■ Exercise directions
Transcribe, word for word and without additions, each line below from the one containing "iShares Core MSCI EM IMI USD (Acc)" through the one containing "Az MTI azt írja, kövekkel, botokkal", both ends included.
====== Supplied data
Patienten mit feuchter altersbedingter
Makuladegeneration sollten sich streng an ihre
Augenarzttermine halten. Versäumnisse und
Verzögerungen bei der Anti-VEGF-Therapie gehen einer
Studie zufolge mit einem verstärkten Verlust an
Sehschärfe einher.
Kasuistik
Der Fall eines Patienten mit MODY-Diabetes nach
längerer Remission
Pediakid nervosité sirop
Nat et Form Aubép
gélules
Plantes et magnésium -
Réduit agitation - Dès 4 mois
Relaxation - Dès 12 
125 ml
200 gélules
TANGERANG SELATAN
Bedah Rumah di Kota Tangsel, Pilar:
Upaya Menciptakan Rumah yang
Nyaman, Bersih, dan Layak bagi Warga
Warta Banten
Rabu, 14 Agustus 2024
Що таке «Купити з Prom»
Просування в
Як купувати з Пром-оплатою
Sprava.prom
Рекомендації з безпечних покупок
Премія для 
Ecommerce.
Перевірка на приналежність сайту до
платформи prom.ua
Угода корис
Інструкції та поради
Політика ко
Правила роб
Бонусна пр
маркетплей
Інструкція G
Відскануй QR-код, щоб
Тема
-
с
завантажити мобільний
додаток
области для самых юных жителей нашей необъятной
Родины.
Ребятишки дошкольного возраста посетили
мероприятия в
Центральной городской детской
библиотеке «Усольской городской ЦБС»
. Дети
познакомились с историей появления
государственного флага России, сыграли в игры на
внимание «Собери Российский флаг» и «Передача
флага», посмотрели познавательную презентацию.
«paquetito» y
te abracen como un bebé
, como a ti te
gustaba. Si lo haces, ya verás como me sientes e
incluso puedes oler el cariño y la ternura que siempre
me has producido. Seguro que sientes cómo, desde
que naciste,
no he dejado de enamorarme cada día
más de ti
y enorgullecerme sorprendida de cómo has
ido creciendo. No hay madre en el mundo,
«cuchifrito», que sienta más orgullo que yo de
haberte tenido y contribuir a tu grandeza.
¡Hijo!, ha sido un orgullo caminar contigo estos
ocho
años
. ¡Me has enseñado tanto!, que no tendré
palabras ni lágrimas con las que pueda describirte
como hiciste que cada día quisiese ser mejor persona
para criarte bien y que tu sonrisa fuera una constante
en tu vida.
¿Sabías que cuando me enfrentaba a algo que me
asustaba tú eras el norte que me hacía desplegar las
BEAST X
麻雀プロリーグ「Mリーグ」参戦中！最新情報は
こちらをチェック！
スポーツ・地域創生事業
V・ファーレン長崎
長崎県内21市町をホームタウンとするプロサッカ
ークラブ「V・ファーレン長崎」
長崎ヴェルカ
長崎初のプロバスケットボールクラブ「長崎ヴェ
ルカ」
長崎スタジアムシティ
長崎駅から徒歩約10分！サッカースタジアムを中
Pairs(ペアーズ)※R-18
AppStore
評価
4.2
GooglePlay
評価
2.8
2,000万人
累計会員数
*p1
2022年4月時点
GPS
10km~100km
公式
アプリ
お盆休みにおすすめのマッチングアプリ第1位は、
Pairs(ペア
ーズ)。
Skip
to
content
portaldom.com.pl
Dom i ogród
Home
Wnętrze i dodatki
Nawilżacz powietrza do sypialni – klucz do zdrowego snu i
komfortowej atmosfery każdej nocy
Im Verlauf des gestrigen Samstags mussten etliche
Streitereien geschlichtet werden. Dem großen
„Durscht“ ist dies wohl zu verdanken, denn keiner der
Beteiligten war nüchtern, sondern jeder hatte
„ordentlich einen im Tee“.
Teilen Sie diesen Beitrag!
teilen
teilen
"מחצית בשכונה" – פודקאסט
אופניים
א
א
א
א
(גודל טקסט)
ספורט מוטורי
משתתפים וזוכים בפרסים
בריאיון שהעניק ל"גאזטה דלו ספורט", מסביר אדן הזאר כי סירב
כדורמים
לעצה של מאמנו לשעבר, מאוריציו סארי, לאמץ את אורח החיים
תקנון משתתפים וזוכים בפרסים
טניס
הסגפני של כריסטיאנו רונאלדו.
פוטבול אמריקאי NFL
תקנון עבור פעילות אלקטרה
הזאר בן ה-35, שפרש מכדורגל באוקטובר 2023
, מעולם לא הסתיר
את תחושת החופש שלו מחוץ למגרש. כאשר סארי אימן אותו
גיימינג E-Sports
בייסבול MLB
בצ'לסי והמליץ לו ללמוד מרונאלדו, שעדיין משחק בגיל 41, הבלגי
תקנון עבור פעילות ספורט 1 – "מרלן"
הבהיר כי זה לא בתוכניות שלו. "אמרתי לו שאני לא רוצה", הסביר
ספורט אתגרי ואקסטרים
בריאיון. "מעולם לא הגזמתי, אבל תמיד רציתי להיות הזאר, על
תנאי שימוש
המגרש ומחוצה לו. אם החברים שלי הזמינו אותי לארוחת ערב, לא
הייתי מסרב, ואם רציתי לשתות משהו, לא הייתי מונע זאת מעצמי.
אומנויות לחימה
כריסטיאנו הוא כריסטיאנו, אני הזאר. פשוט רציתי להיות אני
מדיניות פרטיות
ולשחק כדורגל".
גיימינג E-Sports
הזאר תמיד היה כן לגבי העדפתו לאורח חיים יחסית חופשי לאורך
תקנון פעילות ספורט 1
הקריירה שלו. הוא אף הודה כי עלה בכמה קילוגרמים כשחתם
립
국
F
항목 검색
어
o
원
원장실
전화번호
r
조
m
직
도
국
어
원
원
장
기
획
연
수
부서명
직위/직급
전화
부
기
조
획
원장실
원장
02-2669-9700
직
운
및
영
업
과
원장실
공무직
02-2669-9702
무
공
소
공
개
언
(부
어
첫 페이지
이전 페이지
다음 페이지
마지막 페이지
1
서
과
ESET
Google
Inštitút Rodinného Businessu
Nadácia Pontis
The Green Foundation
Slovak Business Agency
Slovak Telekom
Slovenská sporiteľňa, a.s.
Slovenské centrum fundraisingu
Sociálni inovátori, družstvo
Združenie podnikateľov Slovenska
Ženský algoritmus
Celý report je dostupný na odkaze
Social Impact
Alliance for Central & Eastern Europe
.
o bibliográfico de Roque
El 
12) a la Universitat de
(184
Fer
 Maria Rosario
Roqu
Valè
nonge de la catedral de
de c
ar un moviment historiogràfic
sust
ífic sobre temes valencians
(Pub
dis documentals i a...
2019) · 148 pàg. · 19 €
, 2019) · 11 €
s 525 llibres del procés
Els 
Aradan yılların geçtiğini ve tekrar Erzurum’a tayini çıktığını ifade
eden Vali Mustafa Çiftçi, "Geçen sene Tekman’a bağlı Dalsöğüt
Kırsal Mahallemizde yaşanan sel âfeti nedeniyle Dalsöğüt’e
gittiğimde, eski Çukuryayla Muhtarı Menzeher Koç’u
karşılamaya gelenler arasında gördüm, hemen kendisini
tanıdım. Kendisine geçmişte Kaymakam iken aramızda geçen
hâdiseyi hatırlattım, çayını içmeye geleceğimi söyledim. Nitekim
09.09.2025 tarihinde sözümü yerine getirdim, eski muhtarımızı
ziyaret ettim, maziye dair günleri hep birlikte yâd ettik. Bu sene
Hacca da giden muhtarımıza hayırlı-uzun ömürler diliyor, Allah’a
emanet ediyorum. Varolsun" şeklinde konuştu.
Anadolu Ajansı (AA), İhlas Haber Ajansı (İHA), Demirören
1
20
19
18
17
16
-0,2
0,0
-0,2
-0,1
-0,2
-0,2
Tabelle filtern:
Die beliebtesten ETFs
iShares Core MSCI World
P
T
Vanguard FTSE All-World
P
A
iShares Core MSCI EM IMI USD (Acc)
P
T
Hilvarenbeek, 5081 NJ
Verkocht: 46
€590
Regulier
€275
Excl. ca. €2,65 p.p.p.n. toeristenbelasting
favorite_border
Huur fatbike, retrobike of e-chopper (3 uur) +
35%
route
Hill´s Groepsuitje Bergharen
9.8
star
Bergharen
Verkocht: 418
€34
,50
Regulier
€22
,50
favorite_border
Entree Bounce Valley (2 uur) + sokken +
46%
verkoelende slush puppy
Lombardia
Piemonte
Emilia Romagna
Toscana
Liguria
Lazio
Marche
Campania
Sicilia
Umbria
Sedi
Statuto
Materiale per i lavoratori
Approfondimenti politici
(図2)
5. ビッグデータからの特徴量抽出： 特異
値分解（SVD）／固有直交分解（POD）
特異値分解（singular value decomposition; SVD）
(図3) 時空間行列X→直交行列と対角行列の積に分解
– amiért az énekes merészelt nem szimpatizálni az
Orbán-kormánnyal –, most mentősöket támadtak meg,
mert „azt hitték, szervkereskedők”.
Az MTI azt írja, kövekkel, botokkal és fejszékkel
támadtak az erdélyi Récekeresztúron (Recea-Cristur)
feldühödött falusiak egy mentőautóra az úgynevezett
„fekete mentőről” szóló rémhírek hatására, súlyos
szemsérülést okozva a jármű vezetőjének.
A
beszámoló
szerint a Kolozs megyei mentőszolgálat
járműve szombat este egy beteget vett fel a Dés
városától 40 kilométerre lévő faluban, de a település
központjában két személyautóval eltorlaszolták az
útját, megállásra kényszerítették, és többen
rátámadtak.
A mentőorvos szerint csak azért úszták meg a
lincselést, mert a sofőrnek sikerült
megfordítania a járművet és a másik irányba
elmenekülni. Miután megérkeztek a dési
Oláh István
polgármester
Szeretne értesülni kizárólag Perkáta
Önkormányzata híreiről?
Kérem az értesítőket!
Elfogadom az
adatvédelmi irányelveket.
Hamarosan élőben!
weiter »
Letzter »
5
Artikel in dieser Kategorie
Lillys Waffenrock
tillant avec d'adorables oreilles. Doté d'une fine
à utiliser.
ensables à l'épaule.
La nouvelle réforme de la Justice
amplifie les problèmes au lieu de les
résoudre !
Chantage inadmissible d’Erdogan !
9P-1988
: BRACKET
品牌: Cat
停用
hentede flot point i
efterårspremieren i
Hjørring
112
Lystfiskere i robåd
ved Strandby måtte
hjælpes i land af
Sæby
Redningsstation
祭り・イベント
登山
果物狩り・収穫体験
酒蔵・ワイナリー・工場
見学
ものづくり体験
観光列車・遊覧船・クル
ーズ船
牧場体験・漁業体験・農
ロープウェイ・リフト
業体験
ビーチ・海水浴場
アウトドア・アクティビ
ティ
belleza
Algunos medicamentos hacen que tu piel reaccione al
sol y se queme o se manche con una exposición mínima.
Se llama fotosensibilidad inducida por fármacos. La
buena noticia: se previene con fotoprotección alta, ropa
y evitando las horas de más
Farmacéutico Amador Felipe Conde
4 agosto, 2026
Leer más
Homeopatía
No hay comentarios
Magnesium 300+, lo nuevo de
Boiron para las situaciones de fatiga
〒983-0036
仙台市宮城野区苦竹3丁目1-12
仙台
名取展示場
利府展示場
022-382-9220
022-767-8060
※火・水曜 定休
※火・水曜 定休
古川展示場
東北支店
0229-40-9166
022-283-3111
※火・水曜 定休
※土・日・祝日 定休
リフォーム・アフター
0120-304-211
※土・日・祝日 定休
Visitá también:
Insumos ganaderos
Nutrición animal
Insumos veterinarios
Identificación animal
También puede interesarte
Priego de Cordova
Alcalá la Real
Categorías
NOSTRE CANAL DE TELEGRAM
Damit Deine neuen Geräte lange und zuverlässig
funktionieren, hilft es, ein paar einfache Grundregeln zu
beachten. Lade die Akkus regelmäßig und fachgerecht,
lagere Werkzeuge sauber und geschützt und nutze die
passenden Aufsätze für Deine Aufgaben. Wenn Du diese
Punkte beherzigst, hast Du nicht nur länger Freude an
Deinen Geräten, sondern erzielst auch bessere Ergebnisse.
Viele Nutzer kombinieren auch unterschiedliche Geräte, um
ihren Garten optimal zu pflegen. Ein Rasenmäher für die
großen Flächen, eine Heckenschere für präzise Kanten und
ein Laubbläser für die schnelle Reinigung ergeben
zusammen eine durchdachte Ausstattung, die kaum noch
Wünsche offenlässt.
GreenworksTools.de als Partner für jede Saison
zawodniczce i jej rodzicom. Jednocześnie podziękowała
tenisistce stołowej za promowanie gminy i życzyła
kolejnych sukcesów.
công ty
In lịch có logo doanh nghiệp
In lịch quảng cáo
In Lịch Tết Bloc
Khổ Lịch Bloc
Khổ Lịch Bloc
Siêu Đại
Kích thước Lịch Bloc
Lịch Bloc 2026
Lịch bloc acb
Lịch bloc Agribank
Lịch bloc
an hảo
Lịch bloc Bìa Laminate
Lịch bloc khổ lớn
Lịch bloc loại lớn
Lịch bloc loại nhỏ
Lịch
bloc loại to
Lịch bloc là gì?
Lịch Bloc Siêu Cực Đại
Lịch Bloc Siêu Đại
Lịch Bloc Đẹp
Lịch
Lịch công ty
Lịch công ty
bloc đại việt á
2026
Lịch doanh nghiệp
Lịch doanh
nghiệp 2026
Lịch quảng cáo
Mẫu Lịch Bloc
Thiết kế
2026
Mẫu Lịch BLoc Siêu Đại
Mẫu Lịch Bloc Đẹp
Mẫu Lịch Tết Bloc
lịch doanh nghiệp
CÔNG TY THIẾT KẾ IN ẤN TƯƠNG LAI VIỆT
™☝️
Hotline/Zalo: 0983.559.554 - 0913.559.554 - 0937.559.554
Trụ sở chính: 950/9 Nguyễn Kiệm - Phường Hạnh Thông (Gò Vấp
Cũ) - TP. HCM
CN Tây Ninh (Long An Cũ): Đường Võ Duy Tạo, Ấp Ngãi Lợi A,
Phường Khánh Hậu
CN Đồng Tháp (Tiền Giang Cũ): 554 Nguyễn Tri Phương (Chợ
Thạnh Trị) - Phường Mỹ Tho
============
■ Result of the exercise
iShares Core MSCI EM IMI USD (Acc)
P
T
Hilvarenbeek, 5081 NJ
Verkocht: 46
€590
Regulier
€275
Excl. ca. €2,65 p.p.p.n. toeristenbelasting
favorite_border
Huur fatbike, retrobike of e-chopper (3 uur) +
35%
route
Hill´s Groepsuitje Bergharen
9.8
star
Bergharen
Verkocht: 418
€34
,50
Regulier
€22
,50
favorite_border
Entree Bounce Valley (2 uur) + sokken +
46%
verkoelende slush puppy
Lombardia
Piemonte
Emilia Romagna
Toscana
Liguria
Lazio
Marche
Campania
Sicilia
Umbria
Sedi
Statuto
Materiale per i lavoratori
Approfondimenti politici
(図2)
5. ビッグデータからの特徴量抽出： 特異
値分解（SVD）／固有直交分解（POD）
特異値分解（singular value decomposition; SVD）
(図3) 時空間行列X→直交行列と対角行列の積に分解
– amiért az énekes merészelt nem szimpatizálni az
Orbán-kormánnyal –, most mentősöket támadtak meg,
mert „azt hitték, szervkereskedők”.
Az MTI azt írja, kövekkel, botokkal és fejszékkel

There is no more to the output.